As sad as the story is, I love to tell this one. When I was at my heaviest, I weighed 212 pounds with a 38" waist. I was at home and show a preview for the Chris Farley movie, "Tommy Boy" with David Spade. There was a clip in the movie where they were driving down the road and Farley ate a package of ketchup straight. Sucked it right down. Spade's line was "Oh my God! I can actually here you getting fatter.". The next day, I went to work and when I ate my lunch, I felt my stomach expanding with every bite. It made me sick. Then, when I was leaving, I could feel my stomach bounce with every step that I took. I was totally disgusted!! :scared: :eek: The next day I went "hardcore" on a diet plan that was really unhealthy. I strated doing push-ups and sit-ups everyday. I couldn't do more than 5 of either one at a time. I was in really bad shape. I started moving almost every moment of the day. Twisting, turning, jumping or running. It didn't matter as long as I was moving. I cut my diet to almost 1000 calories a day. In less than 6 months, I lost 52 pounds but I was still unhealthy. I am 6' tall and I weighed 160 pounds with a 32" waist. I am much healthier now even with the extra bodyweight that I have right now. I am even studying to become a personal trainer. Life sure has changed for me.
 
My point came when I finished the Disney half marathon...I was so excited about finishing, then I got the film developed and saw myself :crazy2: I use to be a size 8, but have gone up to a 14 :sad: Now I'm mad :mad: and more determined than ever to loose the weight and I have registered for the full marathon. I want to loose, at least, 30 pounds by then.
 
Mine came when I finally decided that South Beach was the LAST diet I would ever try. If it didn't work I would stay fat forever.
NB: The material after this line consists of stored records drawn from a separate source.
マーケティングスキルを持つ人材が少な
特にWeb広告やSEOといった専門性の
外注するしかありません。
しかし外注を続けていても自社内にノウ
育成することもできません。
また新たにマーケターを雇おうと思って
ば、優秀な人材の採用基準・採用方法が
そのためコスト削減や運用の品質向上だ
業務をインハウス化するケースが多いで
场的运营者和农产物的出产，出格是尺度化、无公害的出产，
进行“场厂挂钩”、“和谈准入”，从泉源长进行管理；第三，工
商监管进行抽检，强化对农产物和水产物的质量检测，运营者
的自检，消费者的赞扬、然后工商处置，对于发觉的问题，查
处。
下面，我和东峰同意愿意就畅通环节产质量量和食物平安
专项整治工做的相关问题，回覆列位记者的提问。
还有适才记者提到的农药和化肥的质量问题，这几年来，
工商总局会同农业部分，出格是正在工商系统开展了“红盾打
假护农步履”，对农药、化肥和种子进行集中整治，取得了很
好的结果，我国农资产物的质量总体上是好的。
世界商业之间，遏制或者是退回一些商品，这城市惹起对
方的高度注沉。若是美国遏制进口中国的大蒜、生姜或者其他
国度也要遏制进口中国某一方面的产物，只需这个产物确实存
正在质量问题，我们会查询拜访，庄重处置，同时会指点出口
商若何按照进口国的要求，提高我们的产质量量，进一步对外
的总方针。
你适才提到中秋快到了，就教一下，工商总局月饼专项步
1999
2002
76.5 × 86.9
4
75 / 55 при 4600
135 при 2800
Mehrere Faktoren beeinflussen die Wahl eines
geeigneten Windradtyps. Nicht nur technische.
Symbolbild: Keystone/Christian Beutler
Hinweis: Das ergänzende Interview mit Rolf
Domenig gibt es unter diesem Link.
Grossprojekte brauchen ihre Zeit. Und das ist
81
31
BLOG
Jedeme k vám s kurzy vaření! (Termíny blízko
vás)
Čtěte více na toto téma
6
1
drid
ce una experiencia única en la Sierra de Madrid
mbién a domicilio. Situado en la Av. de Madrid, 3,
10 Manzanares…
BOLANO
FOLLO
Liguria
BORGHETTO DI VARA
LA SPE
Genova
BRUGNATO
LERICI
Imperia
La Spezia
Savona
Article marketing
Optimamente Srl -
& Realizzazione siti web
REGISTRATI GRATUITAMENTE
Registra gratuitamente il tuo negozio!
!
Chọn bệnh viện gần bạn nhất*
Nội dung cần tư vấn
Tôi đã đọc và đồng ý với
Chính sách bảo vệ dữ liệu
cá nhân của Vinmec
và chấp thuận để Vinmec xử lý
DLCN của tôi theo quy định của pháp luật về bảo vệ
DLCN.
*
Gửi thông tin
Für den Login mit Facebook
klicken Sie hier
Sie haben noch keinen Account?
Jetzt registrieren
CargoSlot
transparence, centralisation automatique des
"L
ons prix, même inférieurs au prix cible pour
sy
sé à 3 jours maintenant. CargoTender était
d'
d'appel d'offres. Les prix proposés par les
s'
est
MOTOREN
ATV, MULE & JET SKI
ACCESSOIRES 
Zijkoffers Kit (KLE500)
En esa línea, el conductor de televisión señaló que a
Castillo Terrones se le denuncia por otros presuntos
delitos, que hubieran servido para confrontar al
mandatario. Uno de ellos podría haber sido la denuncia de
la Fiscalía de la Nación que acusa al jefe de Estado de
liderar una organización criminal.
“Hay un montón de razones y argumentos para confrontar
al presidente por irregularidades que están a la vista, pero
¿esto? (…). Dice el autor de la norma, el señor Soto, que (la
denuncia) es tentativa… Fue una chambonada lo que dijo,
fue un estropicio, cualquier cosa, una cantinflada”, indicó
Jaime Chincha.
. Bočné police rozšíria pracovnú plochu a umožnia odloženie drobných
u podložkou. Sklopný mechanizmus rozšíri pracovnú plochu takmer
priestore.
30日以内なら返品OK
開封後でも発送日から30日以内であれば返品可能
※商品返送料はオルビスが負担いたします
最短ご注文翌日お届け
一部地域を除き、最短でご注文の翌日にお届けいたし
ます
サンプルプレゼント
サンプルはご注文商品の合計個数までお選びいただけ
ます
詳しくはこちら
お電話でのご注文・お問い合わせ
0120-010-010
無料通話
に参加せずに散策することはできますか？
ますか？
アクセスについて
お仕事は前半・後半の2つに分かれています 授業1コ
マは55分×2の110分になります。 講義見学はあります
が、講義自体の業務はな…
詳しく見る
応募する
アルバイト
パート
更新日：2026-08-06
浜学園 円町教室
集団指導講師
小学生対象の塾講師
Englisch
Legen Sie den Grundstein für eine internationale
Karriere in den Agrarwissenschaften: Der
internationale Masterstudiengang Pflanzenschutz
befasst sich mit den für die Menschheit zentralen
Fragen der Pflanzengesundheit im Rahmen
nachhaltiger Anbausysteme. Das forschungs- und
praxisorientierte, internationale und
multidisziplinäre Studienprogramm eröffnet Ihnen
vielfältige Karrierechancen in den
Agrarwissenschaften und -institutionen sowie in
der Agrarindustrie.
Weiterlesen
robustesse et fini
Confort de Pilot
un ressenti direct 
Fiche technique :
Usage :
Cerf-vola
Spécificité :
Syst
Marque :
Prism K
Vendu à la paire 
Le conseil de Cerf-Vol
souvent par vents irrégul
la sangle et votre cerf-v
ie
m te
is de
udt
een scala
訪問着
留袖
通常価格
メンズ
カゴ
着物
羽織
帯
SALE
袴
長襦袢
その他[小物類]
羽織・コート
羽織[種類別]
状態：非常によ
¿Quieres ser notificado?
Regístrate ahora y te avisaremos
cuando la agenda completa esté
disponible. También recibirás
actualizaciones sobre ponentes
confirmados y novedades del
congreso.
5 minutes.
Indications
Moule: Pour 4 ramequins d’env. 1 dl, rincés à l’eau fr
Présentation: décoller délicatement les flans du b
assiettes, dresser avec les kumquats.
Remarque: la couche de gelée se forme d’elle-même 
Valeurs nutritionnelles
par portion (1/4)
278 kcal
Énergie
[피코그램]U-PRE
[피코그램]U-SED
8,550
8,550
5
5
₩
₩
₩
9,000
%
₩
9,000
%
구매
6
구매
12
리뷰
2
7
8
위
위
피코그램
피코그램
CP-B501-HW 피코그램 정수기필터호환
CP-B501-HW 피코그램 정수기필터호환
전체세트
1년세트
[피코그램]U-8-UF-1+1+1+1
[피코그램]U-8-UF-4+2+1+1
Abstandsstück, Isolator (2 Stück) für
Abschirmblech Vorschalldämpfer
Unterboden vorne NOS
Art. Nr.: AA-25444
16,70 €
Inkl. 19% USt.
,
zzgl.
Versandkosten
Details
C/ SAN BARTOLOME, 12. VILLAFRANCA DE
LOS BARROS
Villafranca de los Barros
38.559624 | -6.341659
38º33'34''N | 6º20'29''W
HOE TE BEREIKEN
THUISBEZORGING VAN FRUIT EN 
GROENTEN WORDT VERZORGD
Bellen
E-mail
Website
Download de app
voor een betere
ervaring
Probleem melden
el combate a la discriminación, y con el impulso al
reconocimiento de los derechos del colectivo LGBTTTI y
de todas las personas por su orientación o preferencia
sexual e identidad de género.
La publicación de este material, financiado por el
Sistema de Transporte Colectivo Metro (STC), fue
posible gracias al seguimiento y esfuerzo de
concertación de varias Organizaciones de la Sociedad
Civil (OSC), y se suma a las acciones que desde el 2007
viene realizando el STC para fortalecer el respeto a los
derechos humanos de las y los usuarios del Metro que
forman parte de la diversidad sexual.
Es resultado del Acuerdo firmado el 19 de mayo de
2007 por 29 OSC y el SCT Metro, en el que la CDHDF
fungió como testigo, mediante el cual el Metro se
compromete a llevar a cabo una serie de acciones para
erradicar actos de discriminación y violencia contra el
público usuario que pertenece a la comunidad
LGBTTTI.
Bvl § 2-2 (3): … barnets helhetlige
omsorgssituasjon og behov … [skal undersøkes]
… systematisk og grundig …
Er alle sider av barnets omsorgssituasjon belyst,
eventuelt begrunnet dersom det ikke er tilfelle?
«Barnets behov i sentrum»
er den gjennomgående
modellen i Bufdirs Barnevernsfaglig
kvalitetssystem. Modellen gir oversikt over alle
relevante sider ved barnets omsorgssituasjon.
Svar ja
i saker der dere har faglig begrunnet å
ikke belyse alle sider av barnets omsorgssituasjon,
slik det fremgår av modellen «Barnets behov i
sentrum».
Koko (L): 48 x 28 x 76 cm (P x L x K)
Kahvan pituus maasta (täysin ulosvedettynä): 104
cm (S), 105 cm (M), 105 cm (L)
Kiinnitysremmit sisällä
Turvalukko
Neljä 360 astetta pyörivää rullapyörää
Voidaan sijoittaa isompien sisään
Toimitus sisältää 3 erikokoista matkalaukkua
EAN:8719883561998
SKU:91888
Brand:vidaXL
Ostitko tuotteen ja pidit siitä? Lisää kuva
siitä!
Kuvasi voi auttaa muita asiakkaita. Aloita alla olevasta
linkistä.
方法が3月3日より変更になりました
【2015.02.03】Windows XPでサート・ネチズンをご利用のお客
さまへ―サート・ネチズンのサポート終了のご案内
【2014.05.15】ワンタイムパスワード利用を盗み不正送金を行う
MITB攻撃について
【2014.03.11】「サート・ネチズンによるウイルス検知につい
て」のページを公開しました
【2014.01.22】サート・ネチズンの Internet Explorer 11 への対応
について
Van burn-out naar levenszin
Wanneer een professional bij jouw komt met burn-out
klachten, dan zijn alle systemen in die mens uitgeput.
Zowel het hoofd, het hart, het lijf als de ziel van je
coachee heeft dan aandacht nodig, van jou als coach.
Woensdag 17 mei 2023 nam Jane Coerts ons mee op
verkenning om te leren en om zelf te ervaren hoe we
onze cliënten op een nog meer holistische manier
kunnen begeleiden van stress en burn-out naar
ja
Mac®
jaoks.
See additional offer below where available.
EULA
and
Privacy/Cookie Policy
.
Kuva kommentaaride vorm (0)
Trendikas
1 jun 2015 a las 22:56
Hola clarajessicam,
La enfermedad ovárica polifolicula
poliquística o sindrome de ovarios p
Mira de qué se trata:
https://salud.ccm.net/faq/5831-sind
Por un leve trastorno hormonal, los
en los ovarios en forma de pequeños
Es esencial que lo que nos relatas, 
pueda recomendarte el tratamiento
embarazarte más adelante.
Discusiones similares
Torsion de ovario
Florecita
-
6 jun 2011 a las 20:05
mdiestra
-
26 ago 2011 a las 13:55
When I read the book, suddenly it all made sense. :idea: Everything I had been doing to try and lose weight my whole life was backwards. Not low fat or no carbs...Eat the right fats and the right carbs.

Then at church the next Sunday a lady told my friend that the Lord led her to tell him that "this was the year that you are going to lose weight for good." He told me about it and I claimed that promise for myself. I believe that the Lord has ways of getting us messages that we need. With His help I know I can do it! :flower:
 
I've had several...losing 60-65 pounds over the past 3 years...have 40 more to go...but most recently was a friends son seeing my butt while cooking cookies and saying "Miss Tara, you have a fat butt." He's only 4 and said it funny but it was sooo true! I just laughed and said, it used to be FATTER!!! :) So that was enough to get me out of this stalling and yo-yoing...now I"m going down for the final run! :)

Tara
 

My turning point was a medical wake up call. I was fat, out of shape with high blood pressure. I had 2 serious TIA's and realize this was nothing to fool around with. I lost 50 pounds, 50 over all inches and went from a size 18 to a 12! I can not wait to go to Disney in June and be in all the pictures!! :cool1:
Kathy
 
My father died at age 45 of a massive heart attack. I was 23 yrs old and it didn't make me think much about his weight until a few years ago when I hit my 30's and then thinking that 45 was not that far off.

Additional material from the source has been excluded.